I have this log file that has about 1200 characters (max) on a line. What I want to do is read this first and then extract certain portions of the file into new columns. I want to extract rows that contain the text “[DF_API: input string]”. When I read it and then filter based on the rows that I am interested, it almost seems like I am losing data. I tried this using the dplyr filter and using standard grep with the same result.
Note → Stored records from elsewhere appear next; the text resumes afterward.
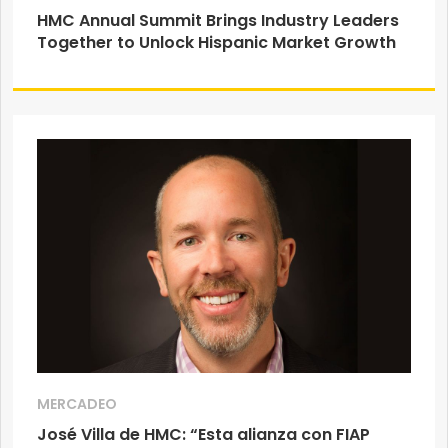
HMC Annual Summit Brings Industry Leaders
Together to Unlock Hispanic Market Growth
MERCADEO
José Villa de HMC: “Esta alianza con FIAP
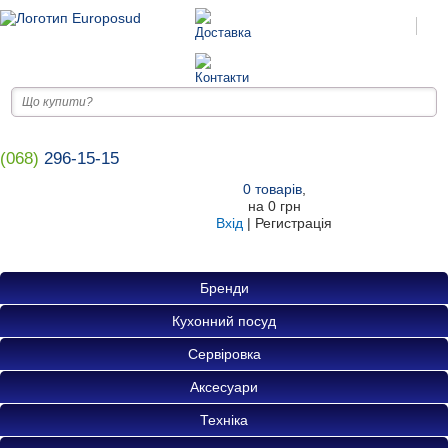
(068)
296-15-15
0
товарів
,
на
0 грн
Вхід
|
Регистрація
Бренди
Кухонний посуд
Сервіровка
Аксесуари
Техніка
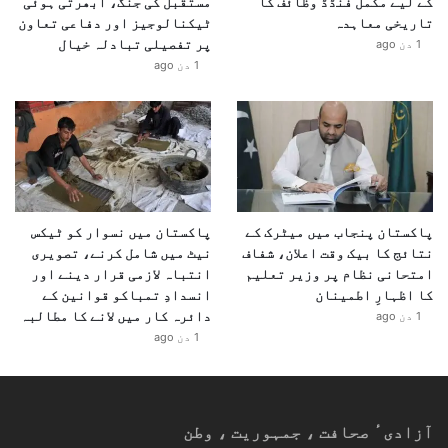
کے لیے مکمل فنڈڈ وظائف کا
مستقبل کی جنگ، ابھرتی ہوئی
تاریخی معاہدہ
ٹیکنالوجیز اور دفاعی تعاون
پر تفصیلی تبادلہ خیال
1 دن ago
1 دن ago
پاکستان پنجاب میں میٹرک کے
پاکستان میں نسوار کو ٹیکس
نتائج کا بیک وقت اعلان، شفاف
نیٹ میں شامل کرنے، تصویری
امتحانی نظام پر وزیر تعلیم
انتباہ لازمی قرار دینے اور
کا اظہارِ اطمینان
انسدادِ تمباکو قوانین کے
دائرہ کار میں لانے کا مطالبہ
1 دن ago
1 دن ago
آزادیٴ صحافت ، جمہوریت ، وطن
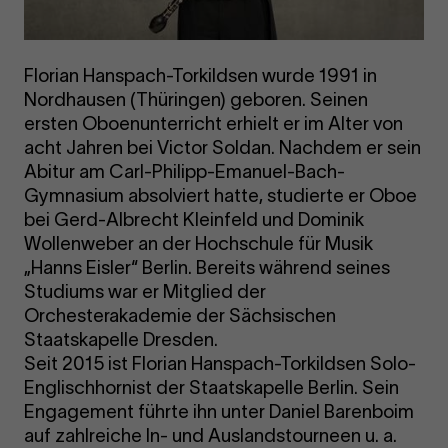
Florian Hanspach-Torkildsen wurde 1991 in
Nordhausen (Thüringen) geboren. Seinen
ersten Oboenunterricht erhielt er im Alter von
acht Jahren bei Victor Soldan. Nachdem er sein
Abitur am Carl-Philipp-Emanuel-Bach-
Gymnasium absolviert hatte, studierte er Oboe
bei Gerd-Albrecht Kleinfeld und Dominik
Wollenweber an der Hochschule für Musik
„Hanns Eisler“ Berlin. Bereits während seines
Studiums war er Mitglied der
Orchesterakademie der Sächsischen
Staatskapelle Dresden.
Seit 2015 ist Florian Hanspach-Torkildsen Solo-
Englischhornist der Staatskapelle Berlin. Sein
Engagement führte ihn unter Daniel Barenboim
auf zahlreiche In- und Auslandstourneen u. a.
Not sure why this is the case. Appreciate your help with this. The code and the data is there at the following link. Satish

Code is given below

library(dplyr)
setwd("C:/Users/satis/Documents/VF/df_issue_dec01")
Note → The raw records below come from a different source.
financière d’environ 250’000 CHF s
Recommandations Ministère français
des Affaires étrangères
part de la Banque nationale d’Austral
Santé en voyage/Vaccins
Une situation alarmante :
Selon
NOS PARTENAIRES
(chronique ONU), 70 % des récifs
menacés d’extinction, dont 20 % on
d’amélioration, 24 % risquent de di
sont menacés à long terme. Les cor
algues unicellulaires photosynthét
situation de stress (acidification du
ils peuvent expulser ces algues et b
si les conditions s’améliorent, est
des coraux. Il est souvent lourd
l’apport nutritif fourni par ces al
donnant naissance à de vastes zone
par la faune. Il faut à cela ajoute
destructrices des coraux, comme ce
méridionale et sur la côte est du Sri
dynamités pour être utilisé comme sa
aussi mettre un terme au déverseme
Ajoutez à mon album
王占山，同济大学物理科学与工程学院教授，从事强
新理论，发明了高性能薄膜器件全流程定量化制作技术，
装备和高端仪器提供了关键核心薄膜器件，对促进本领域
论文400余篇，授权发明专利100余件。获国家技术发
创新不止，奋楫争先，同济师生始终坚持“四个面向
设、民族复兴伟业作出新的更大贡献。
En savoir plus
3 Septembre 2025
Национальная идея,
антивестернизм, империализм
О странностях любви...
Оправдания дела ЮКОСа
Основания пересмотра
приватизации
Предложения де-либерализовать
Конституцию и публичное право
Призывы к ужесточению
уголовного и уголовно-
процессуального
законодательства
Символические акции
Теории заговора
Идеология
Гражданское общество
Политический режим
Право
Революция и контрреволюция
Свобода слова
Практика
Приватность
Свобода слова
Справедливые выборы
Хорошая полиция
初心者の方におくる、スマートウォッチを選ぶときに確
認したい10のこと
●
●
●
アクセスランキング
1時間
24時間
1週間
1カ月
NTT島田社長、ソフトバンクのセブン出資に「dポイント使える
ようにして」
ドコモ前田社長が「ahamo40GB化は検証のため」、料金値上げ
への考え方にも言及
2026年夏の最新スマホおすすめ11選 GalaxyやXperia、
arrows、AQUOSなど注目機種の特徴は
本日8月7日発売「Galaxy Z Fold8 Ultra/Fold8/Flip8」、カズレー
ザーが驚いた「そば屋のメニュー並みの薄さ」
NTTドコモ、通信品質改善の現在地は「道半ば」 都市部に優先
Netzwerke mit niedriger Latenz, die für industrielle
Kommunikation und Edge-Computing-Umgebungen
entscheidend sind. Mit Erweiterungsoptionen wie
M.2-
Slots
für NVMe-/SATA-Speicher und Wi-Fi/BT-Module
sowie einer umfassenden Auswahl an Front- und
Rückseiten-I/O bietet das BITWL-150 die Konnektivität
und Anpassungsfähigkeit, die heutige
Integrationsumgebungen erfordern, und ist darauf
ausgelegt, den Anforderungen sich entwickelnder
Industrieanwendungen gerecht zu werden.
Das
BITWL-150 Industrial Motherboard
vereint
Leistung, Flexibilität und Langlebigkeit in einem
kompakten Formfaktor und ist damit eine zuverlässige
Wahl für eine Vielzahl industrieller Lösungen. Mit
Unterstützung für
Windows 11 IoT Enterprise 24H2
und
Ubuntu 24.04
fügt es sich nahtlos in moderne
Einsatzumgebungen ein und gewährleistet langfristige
sec1 <- read.delim(file="secondary1_aa_small.log")
head(sec1)
names(sec1) <- c("V1")
sec1_test <- filter(sec1,str_detect(V1,"DF_API: input string")==TRUE)
head(sec1_test)

sec1_test2 = sec1[grep("DF_API: input string",sec1$V1, perl = TRUE),]
head(sec1_test2)

write.csv(sec1_test, file = "test_out.txt", row.names = F, quote = F)
write.csv(sec1_test2, file = "test2_out.txt", row.names = F, quote = F)

Data (and code) is given at the link below. Sorry, I should have used dput.

https://spaces.hightail.com/space/arJlYkgIev

1

1 Answers

0
votes

Try this below code which could give you a dataframe of filtered lines from your file based a matching condition.

#to read your file
sec1 <- readLines("secondary1_aa_small.log")
#framing a dataframe by extracting required lines from above file
new_sec1 <- data.frame(grep("DF_API: input string", sec1, value = T))
names(new_sec1) <- c("V1")

Edit: Simple way to split the above column into multiple columns

#extracting substring in between < & >
new_sec1$V1 <- gsub(".*[<\t]([^>]+)[>].*", "\\1", new_sec1$V1)
#replacing comma(,) with a white space
new_sec1$V1 <- gsub("[,]+", " ", new_sec1$V1)
#splitting into separate columns
new_sec1 <-  strsplit(new_sec1$V1, " ")
new_sec1 <-  lapply(new_sec1, function(x) x[x != ""] )
new_sec1 <-  do.call(rbind, new_sec1)
new_sec1 <- data.frame(new_sec1)

Change columns names for your analysis.